Most internet marketers who have been in the business for more than a year will be familiar with Technorati, a curated directory of blogs that eventually stretched into the hundreds of thousands. A mainstay resource for several years for those involved in online PR and content-based digital marketing, on the 29th of May 2014 Technorati permanently closed the directory to pursue other ventures. Whilst this was quite a loss for those aware of the potential of Technorati for sourcing high-quality publications for outreach, it is possible to partially recover the directory’s entries using a popular web-based tool.
Introducing the Wayback Machine
Popular with search marketers for a variety of reasons, particularly with regards to broken link building and domain research, the Wayback machine can also be used to gain access to previous versions of Technorati’s index which are not otherwise publicly available. Whilst not all of the pages of the directory will be indexed by the Wayback Machine’s crawlers, most of the directory’s categories should have a reasonable number of pages which can still be accessed.
First, we’re going to visit the old homepage of the directory
This is the last saved version of the directory before it was closed. From here, we can navigate to the subcategories and select the specific ‘niche’ of blogs that interests us. Technorati orders its sites by authority, and the sites displayed on the first pages will typically be the more powerful ones.

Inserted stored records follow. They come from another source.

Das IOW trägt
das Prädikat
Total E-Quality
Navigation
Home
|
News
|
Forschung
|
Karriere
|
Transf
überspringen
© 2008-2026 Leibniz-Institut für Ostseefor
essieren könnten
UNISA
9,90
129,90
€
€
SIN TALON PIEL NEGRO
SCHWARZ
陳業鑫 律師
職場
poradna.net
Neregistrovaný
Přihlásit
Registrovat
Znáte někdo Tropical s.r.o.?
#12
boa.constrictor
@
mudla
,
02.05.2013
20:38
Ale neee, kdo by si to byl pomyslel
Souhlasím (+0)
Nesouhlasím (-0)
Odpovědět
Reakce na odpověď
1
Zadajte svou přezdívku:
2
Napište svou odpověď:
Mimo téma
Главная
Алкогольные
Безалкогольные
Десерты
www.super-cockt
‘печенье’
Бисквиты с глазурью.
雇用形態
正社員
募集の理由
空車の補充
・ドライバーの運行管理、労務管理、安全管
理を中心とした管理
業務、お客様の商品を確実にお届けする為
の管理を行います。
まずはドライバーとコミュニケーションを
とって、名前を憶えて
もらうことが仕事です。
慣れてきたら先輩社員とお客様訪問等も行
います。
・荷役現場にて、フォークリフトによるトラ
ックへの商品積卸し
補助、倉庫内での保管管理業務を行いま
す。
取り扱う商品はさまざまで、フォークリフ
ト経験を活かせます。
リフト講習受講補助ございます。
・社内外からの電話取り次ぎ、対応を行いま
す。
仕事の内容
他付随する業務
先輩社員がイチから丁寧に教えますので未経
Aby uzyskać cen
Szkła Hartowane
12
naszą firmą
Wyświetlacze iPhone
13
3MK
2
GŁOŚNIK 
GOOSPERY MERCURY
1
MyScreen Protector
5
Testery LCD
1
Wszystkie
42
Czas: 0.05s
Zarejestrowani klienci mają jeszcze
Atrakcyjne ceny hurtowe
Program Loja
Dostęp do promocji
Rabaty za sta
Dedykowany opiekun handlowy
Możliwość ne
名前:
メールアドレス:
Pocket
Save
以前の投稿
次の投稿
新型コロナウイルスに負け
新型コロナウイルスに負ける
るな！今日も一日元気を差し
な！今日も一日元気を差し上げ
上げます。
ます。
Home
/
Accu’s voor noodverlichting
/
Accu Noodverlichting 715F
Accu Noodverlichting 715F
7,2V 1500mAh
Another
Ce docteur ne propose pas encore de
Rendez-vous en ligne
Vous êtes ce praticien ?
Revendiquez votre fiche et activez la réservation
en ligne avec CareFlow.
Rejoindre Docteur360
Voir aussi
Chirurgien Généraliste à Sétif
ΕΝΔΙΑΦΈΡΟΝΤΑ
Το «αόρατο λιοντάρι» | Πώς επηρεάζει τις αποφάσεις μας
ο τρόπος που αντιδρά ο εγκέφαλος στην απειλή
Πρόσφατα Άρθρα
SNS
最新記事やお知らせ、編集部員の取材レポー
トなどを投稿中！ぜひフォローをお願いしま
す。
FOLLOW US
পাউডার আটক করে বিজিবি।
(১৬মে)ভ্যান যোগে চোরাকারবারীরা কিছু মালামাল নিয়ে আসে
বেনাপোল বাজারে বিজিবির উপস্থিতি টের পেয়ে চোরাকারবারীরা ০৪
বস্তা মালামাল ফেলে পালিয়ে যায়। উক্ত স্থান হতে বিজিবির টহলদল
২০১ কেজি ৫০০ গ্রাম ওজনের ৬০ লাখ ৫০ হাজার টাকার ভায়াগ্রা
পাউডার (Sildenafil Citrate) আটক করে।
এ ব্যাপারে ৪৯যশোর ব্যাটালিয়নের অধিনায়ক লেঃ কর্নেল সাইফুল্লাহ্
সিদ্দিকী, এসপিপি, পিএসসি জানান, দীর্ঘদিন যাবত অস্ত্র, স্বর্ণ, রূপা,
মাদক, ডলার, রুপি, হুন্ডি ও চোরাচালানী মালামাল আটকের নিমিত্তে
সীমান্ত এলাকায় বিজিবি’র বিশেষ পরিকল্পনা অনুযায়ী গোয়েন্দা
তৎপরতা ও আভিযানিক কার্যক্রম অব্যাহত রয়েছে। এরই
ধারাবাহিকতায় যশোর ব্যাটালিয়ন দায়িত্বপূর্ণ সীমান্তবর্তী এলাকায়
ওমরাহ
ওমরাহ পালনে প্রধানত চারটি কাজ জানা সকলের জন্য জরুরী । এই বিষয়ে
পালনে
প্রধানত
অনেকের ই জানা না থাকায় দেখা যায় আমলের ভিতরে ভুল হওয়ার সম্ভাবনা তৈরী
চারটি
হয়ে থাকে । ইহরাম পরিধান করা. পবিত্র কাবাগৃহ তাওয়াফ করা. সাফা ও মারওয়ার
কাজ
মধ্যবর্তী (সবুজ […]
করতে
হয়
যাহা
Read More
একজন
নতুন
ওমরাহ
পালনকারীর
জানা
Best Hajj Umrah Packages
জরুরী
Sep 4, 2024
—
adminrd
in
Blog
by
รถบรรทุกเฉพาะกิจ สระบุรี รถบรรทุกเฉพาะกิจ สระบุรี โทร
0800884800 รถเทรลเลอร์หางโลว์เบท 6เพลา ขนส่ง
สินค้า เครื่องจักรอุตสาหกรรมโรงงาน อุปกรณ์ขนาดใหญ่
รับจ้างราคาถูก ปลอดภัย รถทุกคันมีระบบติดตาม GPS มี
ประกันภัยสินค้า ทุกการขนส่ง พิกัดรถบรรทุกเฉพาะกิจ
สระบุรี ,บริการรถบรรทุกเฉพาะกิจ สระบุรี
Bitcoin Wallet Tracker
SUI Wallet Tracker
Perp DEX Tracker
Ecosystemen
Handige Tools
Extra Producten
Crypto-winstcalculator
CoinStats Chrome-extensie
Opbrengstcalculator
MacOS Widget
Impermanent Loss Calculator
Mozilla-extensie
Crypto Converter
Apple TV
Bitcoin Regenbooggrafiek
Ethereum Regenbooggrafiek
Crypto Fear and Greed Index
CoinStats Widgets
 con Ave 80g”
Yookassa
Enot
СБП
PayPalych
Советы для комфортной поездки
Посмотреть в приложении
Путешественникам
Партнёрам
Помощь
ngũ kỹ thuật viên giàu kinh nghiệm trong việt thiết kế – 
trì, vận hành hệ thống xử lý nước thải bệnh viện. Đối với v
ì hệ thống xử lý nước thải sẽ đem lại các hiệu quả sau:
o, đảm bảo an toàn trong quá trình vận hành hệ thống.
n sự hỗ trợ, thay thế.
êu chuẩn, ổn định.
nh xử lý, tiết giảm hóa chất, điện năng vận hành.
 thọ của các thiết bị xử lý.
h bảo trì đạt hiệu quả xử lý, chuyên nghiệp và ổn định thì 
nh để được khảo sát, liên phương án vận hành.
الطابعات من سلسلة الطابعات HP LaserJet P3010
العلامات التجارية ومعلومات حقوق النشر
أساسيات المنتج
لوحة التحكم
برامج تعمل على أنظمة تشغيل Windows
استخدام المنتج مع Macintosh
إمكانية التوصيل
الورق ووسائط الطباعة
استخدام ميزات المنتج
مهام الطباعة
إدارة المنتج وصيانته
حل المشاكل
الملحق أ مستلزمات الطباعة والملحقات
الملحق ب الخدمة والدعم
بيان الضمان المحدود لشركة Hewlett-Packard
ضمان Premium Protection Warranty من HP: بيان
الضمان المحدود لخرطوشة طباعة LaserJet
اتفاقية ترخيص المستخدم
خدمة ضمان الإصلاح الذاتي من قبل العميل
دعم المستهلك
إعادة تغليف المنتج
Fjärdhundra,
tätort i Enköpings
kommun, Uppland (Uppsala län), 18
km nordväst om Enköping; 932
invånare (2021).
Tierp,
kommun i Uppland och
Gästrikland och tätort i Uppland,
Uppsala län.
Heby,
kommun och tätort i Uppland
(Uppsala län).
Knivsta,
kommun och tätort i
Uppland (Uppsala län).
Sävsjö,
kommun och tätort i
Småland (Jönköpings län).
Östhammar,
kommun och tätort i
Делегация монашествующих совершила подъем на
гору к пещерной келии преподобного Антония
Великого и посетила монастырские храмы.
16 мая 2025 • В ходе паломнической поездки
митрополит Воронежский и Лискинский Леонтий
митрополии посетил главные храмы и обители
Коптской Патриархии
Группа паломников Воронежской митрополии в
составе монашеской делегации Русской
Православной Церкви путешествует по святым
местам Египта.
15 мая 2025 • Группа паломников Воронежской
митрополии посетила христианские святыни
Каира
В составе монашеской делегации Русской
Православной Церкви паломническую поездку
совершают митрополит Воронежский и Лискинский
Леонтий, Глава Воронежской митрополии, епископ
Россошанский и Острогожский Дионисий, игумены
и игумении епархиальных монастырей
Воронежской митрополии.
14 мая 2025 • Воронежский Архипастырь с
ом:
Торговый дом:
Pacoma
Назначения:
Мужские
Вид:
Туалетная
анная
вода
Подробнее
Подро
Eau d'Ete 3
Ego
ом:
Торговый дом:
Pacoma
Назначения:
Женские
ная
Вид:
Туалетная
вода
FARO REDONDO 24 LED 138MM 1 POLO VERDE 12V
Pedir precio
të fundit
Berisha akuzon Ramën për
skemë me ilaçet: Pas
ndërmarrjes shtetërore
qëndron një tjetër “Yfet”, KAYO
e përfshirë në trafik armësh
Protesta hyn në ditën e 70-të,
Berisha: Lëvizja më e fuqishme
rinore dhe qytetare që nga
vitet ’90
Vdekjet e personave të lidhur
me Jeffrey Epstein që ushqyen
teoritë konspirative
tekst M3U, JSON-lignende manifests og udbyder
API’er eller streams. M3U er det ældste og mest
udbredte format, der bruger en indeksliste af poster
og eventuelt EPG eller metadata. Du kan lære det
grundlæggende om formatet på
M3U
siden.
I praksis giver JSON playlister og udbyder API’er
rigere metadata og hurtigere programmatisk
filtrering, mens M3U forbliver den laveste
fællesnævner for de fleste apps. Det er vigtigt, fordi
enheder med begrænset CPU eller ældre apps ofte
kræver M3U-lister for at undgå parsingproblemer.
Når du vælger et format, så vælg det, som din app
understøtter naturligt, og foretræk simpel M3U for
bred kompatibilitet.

From here, it’s a simple matter of exploring which domains may be of interest. Bear in mind that any copied/opened URLS will be in the archive.org format, as above, so you’ll need to put them in excel and use ‘text to columns’ to separate the website addresses from the archive ones. A browser tab copying add-on may come in useful here.
Scaling the process - Using Scrapebox to assemble a list of outreach prospects
Extracting domains en masse from the archive of Technorati can take a little while to set up, but it is well worth it for the end result. Although it would be possible to set up data extraction with a custom-built scraper, it’s relatively easy to do so with the cheap, effective ‘Swiss army knife’ of SEO, Scrapebox. Historically not well regarded by a large section of the search marketing community due to its comment spam connotations, it would be a misconception to assume that scrapebox is purely a ‘black-hat’ tool. In the right hands, it can be used for a great number of tasks far more appropriate to the modern day marketer. For a one-off fee of $97 (less with one of the discount codes available) you can gain access to a tool that:
· Allows you to conduct keyword research across Google, Amazon, Youtube, and others
· Has advanced list management features to assist with managing large lists of domains
· Enables batch checking of links for 404 errors, expired domains, and more
· Is able to source Creative Commons images in bulk for content-based projects
· Can be very effectively used for broken link building
· Is able to bulk check social metrics, Moz Page and domain authority, as well as Google cache dates and index found/missing statuses
· For a small amount extra, it is possible to use scrapebox as a rank tracker by purchasing the rank tracker add on. Whilst not as full-featured as dedicated rank tracking software, it is nevertheless a cost-effective investment.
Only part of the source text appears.